In other words, when there are insufficient sales to determine the value of the easement, then a before-and-after valuation approach must be used.

Boltar engaged the services of an appraiser who valued the unencumbered property at $3.27 million. The appraiser determined that the highest and best use for the eight acres would be a 174-unit condominium development, consisting of 29 hypothetical buildings, each containing six units. The appraiser reduced this amount by the enhancement in value of Boltar’s adjacent properties as a result of the donation of the easement.

The IRS’s appraiser determined the highest and best use of the property was development of eight to 16 single-family homes, making the unencumbered property worth $100,600.

The IRS argued that condominiums could not be built on the property, which was zoned for single-family homes. The IRS further argued that the hypothetical 29-building condominium project cited by Boltar’s appraiser was designed for a 10-acre site, while the land that was the subject of the easement was no more than eight acres.
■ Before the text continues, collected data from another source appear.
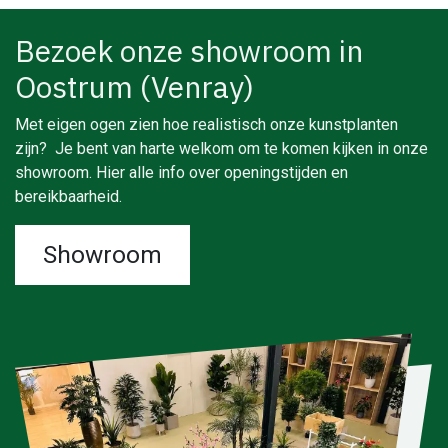
Bezoek onze showroom in
Oostrum (Venray)
Met eigen ogen zien hoe realistisch onze kunstplanten
zijn? Je bent van harte welkom om te komen kijken in onze
showroom. Hier alle info over openingstijden en
bereikbaarheid.
Showroom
Before the trial commenced, the IRS filed a motion to exclude Boltar’s appraisal report on the basis that the report was neither reliable nor relevant. The IRS argued that Boltar’s appraiser failed to:

  • Properly apply the before-and-after methodology
  • Value all of Boltar’s contiguous landholdings
  • Take into consideration zoning restraints and density limitations
  • Consider pre-existing conservation easements

As a result, the IRS contended that Boltar’s appraiser valued the land by reference to a hypothetical development project that could not fit on the land, was not economically feasible to construct and would not be legally permissible to be built in the foreseeable future.

The IRS argued that Boltar’s appraiser departed from the legal standard to be applied in determining the highest and best use of property and instead determined a value “based on whatever use generates the largest profit, apparently without regard to whether such use is needed or likely to be needed in the reasonably foreseeable future.”

The Tax Court concluded that the valuation submitted by Boltar’s appraiser was not sufficiently based on facts or data, and the report did not state the facts or data as support for the conclusions. The court found that the report was too speculative and unreliable to be useful. As a result, the court ruled that the report was inadmissible.

Without Boltar’s valuation report, the court had only the report of the IRS’s appraiser in evidence. Boltar offered no defense against the IRS’s appraiser. As a result, the court upheld the valuation as determined by the IRS.